To avoid increasing the weight of the informal sector, the solutions are to educate people in rural areas in entrepreneurship, convince the informal sector to properly manage the Kingdom of Morocco, and finally improve the business climate.

Using new technologies to combat tax evasion

Therefore, to eradicate tax evasion, the use of new technologies seems to be the most promising solution. The first step will be to use the blockchain. Blockchain is an immutable digital register built on the basis of consensus between participants in all stages or sequences of an operation. In order to guarantee the reliability and integrity of the data, the blockchain uses “miners” selected from among the interested parties, who, according to predetermined rules, verify the information before it is registered (permanently) on the blockchain. Blocks of information that are timestamped and added to the chain can no longer be modified.
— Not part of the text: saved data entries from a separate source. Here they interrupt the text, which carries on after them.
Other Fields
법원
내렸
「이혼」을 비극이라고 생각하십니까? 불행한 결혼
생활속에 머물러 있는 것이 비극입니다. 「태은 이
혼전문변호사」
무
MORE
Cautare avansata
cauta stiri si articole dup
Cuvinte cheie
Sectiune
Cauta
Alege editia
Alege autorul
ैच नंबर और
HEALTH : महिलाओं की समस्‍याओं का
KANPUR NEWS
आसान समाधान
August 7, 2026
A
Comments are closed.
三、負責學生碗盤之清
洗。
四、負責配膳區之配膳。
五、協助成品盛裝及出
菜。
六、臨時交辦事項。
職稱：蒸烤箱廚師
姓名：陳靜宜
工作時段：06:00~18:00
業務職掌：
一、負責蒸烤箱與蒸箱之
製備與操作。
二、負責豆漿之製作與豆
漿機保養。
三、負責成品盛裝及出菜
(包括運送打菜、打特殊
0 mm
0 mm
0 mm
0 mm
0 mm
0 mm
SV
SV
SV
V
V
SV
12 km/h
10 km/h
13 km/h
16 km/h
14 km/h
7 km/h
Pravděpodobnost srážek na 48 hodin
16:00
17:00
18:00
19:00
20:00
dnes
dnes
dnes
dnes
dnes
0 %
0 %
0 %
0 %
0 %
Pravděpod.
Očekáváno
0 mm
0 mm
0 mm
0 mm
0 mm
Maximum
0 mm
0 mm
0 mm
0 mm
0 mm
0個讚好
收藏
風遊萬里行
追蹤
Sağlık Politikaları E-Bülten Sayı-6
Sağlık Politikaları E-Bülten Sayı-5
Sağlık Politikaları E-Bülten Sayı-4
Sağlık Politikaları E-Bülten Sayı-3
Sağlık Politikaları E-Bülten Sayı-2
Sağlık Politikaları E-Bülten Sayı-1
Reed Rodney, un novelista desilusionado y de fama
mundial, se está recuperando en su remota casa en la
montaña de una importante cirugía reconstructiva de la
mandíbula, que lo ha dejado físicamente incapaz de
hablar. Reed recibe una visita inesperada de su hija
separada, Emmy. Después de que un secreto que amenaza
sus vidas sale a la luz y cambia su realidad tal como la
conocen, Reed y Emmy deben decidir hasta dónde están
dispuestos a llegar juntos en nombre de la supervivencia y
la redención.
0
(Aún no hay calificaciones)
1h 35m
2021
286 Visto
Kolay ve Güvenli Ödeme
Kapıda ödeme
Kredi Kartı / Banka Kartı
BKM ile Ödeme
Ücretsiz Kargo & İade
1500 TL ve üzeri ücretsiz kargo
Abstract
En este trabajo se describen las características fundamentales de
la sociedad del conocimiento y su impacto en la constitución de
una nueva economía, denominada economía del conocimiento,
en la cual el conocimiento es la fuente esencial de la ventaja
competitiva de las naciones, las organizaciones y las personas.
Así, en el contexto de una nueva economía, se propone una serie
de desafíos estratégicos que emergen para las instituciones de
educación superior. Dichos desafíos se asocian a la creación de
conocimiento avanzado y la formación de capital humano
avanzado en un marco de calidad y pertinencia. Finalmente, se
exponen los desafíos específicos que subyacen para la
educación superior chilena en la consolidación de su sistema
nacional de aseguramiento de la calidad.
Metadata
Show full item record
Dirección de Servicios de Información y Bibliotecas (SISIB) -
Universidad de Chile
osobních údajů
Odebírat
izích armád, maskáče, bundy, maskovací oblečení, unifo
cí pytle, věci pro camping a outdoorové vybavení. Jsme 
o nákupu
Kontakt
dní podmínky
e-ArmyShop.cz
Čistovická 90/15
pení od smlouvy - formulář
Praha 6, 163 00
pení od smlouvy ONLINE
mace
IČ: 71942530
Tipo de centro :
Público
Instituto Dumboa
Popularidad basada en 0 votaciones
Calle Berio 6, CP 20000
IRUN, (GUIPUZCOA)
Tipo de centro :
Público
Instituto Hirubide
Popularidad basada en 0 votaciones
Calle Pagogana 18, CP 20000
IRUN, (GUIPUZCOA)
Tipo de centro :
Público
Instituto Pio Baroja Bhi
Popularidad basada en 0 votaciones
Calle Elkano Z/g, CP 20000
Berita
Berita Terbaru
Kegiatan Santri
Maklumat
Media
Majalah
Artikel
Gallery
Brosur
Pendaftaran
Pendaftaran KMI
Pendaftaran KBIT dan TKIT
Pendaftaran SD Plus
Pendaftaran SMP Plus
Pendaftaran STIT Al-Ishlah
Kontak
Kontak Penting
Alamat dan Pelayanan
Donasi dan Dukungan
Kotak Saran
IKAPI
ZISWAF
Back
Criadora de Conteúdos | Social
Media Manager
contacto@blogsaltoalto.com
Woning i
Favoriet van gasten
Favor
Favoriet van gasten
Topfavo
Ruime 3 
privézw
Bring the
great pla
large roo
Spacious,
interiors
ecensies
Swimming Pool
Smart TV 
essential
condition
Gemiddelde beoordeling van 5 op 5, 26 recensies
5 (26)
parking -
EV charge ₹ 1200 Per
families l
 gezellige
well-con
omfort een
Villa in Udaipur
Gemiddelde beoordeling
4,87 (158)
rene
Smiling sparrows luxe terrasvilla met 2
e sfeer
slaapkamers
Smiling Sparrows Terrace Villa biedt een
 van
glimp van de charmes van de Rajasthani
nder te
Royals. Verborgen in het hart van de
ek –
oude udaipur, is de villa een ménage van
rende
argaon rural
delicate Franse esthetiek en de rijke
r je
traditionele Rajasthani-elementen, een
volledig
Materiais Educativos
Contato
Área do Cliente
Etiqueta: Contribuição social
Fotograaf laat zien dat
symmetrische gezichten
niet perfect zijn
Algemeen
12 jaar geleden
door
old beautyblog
Thus, any financial transaction passing through an offshore financial center is tracked.

Then the second step is to use machine learning.[1], which will allow the tax authorities to detect any atypical transaction very quickly. This proposal obviously requires the efforts of all administrations and the adaptation of the regulatory framework to this new practice.

(1) Machine learning can be defined as an artificial intelligence technology that allows machines to learn without being programmed specifically for that purpose.